It took place in the Queen’s Park dining hall and was a very chummy shrimp-and-wine gathering, a chance for members of the coalition — the Canadian Association of Oil Well Drilling Contractors, the Canadian Association of Petroleum Landmen, the Canadian Association of Petroleum Producers, etc — to schmooze Tory heavies.

There were speeches by coalition organizers, and a particularly passionate Ontario energy minister, John Baird, made his anti-Kyoto rallying cry. Needless to say, the audience was very receptive. Baird’s parliamentary assistant, Scarborough MPP Steve Gilchrist, who at one time helped block developers’ plans for the Oak Ridges Moraine, was busy propping open doors with chairs to give relief to a very hot and stuffy room.

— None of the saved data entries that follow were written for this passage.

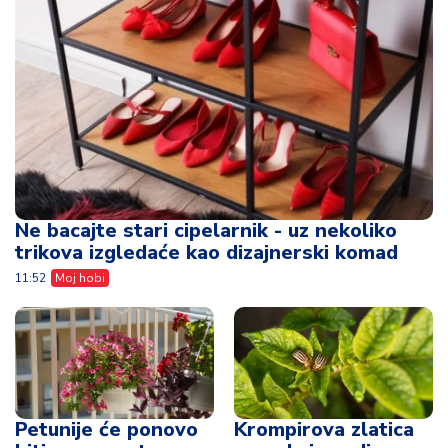
Ne bacajte stari cipelarnik - uz nekoliko
trikova izgledaće kao dizajnerski komad
11:52
Moj hobi
Petunije će ponovo
Krompirova zlatica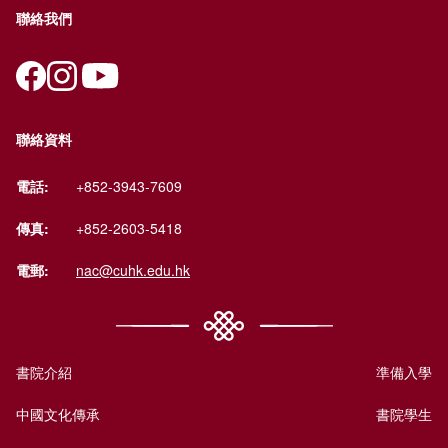
聯絡我們
聯絡資料
電話:
+852-3943-7609
傳真:
+852-2603-5418
電郵:
nac@cuhk.edu.hk
書院介紹
準備入學
中國文化傳承
書院學生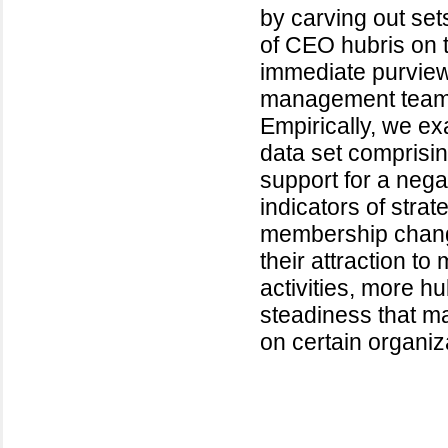
by carving out set
of CEO hubris on 
immediate purview
management team
Empirically, we e
data set comprisi
support for a nega
indicators of stra
membership change
their attraction to
activities, more h
steadiness that may
on certain organi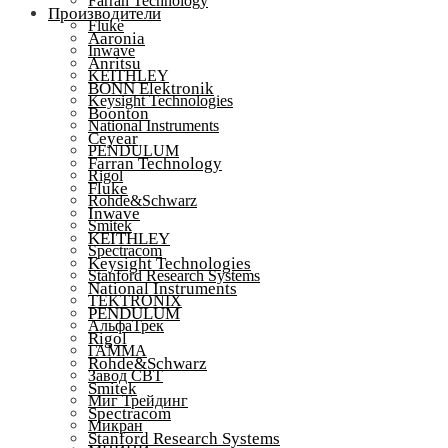
Farran Technology
Производители
Fluke
Aaronia
Inwave
Anritsu
KEITHLEY
BONN Elektronik
Keysight Technologies
Boonton
National Instruments
Ceyear
PENDULUM
Farran Technology
Rigol
Fluke
Rohde&Schwarz
Inwave
Smitek
KEITHLEY
Spectracom
Keysight Technologies
Stanford Research Systems
National Instruments
TEKTRONIX
PENDULUM
АльфаТрек
Rigol
ГАММА
Rohde&Schwarz
Завод СВТ
Smitek
Миг Трейдинг
Spectracom
Микран
Stanford Research Systems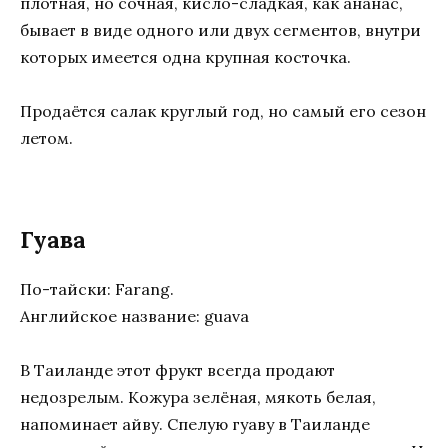
плотная, но сочная, кисло-сладкая, как ананас,
бывает в виде одного или двух сегментов, внутри
которых имеется одна крупная косточка.
Продаётся салак круглый год, но самый его сезон
летом.
Гуава
По-тайски: Farang.
Английское название: guava
В Таиланде этот фрукт всегда продают
недозрелым. Кожура зелёная, мякоть белая,
напоминает айву. Спелую гуаву в Таиланде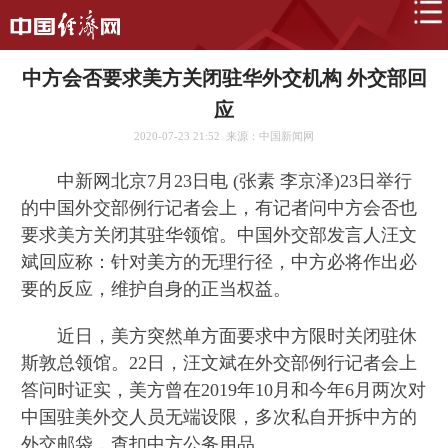
中方会否要求美方关闭驻华外交机构 外交部回
应
2020-07-23 21:52
来源：中国新闻网
中新网北京7月23日电 (张素 李京泽)23日举行
的中国外交部例行记者会上，有记者问中方会否也
要求美方关闭其驻华领馆。中国外交部发言人汪文
斌回应称：针对美方的无理行径，中方必将作出必
要的反应，维护自身的正当权益。
近日，美方突然单方面要求中方限时关闭驻休
斯敦总领馆。22日，汪文斌在外交部例行记者会上
答问时证实，美方曾在2019年10月和今年6月两次对
中国驻美外交人员无端设限，多次私自开拆中方的
外交邮袋，查扣中方公务用品。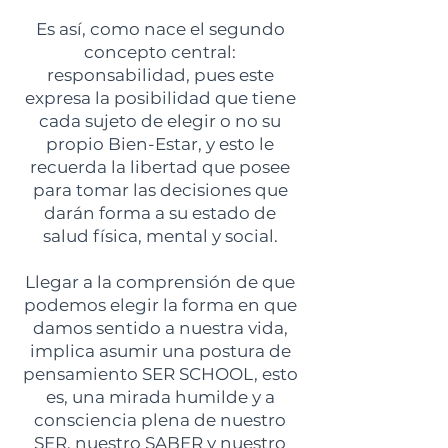
Es así, como nace el segundo
concepto central:
responsabilidad, pues este
expresa la posibilidad que tiene
cada sujeto de elegir o no su
propio Bien-Estar, y esto le
recuerda la libertad que posee
para tomar las decisiones que
darán forma a su estado de
salud física, mental y social.
Llegar a la comprensión de que
podemos elegir la forma en que
damos sentido a nuestra vida,
implica asumir una postura de
pensamiento SER SCHOOL, esto
es, una mirada humilde y a
consciencia plena de nuestro
SER, nuestro SABER y nuestro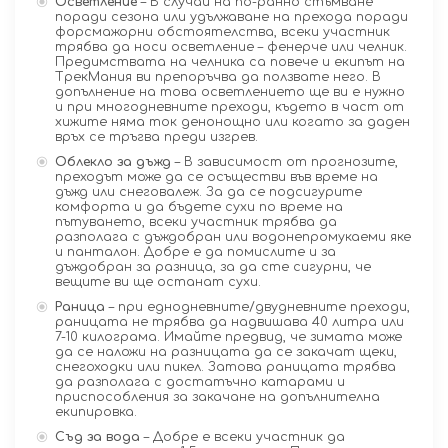
Осветление
– В случай на по-ранно стъмване
поради сезона или удължаване на прехода поради
форсмажорни обстоятелства, всеки участник
трябва да носи осветление – фенерче или челник.
Предимствата на челника са повече и екипът на
ТрекМания ви препоръчва да ползвате него. В
допълнение на това осветлението ще ви е нужно
и при многодневните преходи, където в част от
хижите няма ток денонощно или когато за даден
връх се тръгва преди изгрев.
Облекло за дъжд
– В зависимост от прогнозите,
преходът може да се осъществи във време на
дъжд или снеговалеж. За да се подсигурите
комфорта и да бъдете сухи по време на
пътуването, всеки участник трябва да
разполага с дъждобран или водонепромукаеми яке
и панталон. Добре е да помислите и за
дъждобран за разница, за да сте сигурни, че
вещите ви ще останат сухи.
Раница
– при еднодневните/двудневните преходи,
раницата не трябва да надвишава 40 литра или
7-10 килограма. Имайте предвид, че зимата може
да се наложи на разницата да се закачат щеки,
снегоходки или пикел. Затова раницата трябва
да разполага с достатъчно катарами и
приспособления за закачане на допълнителна
екипировка.
Съд за вода
– Добре е всеки участник да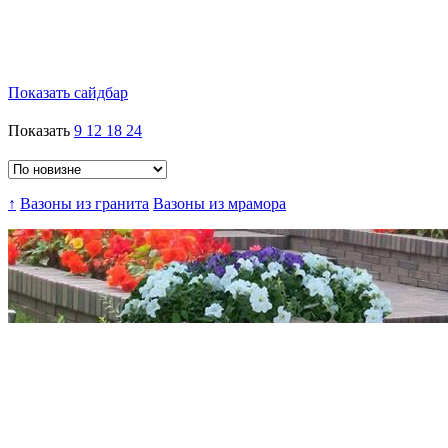
Показать сайдбар
Показать
9
12
18
24
↑
Вазоны из гранита
Вазоны из мрамора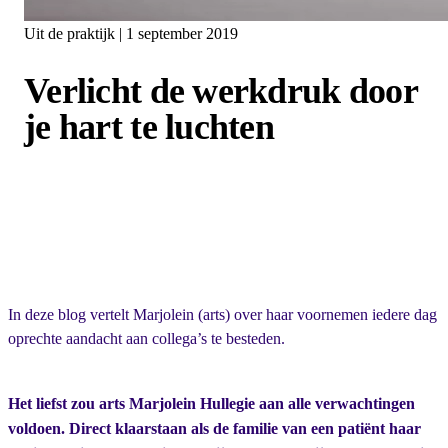
Uit de praktijk | 1 september 2019
Verlicht de werkdruk door
je hart te luchten
In deze blog vertelt Marjolein (arts) over haar voornemen iedere dag
oprechte aandacht aan collega’s te besteden.
Het liefst zou arts Marjolein Hullegie aan alle verwachtingen
voldoen. Direct klaarstaan als de familie van een patiënt haar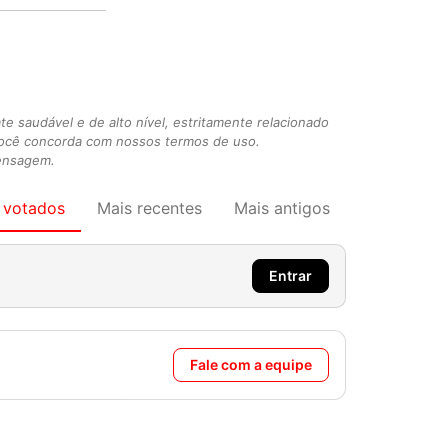
 saudável e de alto nível, estritamente relacionado
você concorda com nossos termos de uso.
mensagem.
 votados
Mais recentes
Mais antigos
Entrar
Fale com a equipe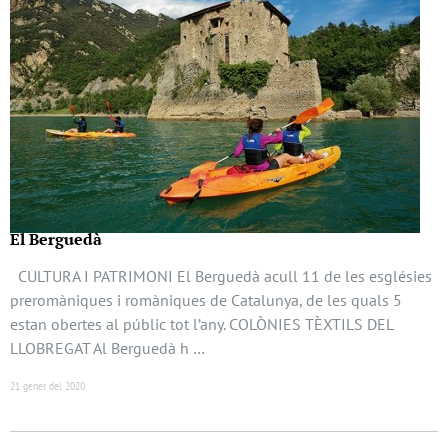
El Berguedà
CULTURA I PATRIMONI El Berguedà acull 11 de les esglésies
preromàniques i romàniques de Catalunya, de les quals 5
estan obertes al públic tot l’any. COLÒNIES TÈXTILS DEL
LLOBREGAT Al Berguedà h …
21 gener del 2020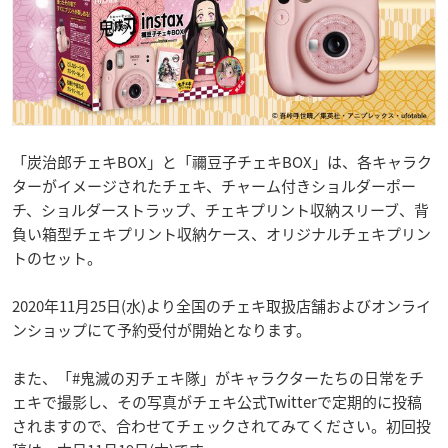
「炭治郎チェキBOX」と「禰豆子チェキBOX」は、各キャラク
ターがイメージされたチェキ、チャーム付きショルダーポー
チ、ショルダーストラップ、チェキプリント収納スリーブ、背
負い箱型チェキプリント収納ケース、オリジナルチェキプリン
トのセット。
2020年11月25日(水)より全国のチェキ取扱店舗およびオンライ
ンショップにて予約受付が開始となります。
また、「#鬼滅の刃チェキ隊」がキャラクターたちの日常をチ
ェキで撮影し、その写真がチェキ公式Twitterで定期的に投稿
されますので、合わせてチェックされてみてください。初回投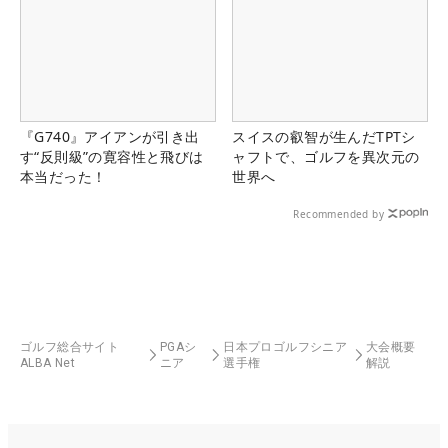
『G740』アイアンが引き出
スイスの叡智が生んだTPTシ
す“反則級”の寛容性と飛びは
ャフトで、ゴルフを異次元の
本当だった！
世界へ
Recommended by
ゴルフ総合サイト
PGAシ
日本プロゴルフシニア
大会概要
ALBA Net
ニア
選手権
解説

I couldn’t help remarking to him that perhaps the room was so unbearably hot because of climate change. He was not amused.

While Eves has been slightly slippery on just where he stands on Kyoto, it was interesting to learn that this meeting was organized by Guy Giorno, Mike Harris’s old chief of staff and ultimate Tory party insider. Giorno now works with National Public Relations (NPR), the coalition’s high-priced lobby firm.

Two days after the meeting, Giorno sent every MPP at Queen’s Park an e-mail suggesting what they might say in op-ed news pieces or letters to their constituents about Kyoto.

Then Liberal and NDP members, for whom the missive was obviously not intended, were sent a second e-mail that read, “Unfortunately, materials from the Canadian Coalition for Responsible Environmental Solutions were sent to your office in error in a previous e-mail. I do apologize for any inconvenience.”

So now we have Mike Harris’s former number-one man trying to dictate environmental policy to our government members. It might make you wonder if the Eves government is really any different from Harris’s where the environment is concerned. It certainly doesn’t seem to be.

Then there’s Klein’s relationship with the coalition, which is kind of like that of an organized crime boss and his “legitimate business activities.”

They’ll deny any connection to each other, one operating above-ground while the other does its work in the shadows.

NPR’s Karen Bodirsky denies there is any relationship. “There is no connection,” she says.

But log onto Klein’s Web site and information on the coalition is item number one on his home page.

Klein’s anti-Kyoto message should not be warmly received here. Ontario, in fact, will have the more to gain than any other province from ratifying the accord, according to studies done by both the province and the feds. This is particularly true if this government fulfills its promise to close Ontario’s coal-fired electricity generating plants and switch to renewable energy sources like solar, wind power and small-scale hydro.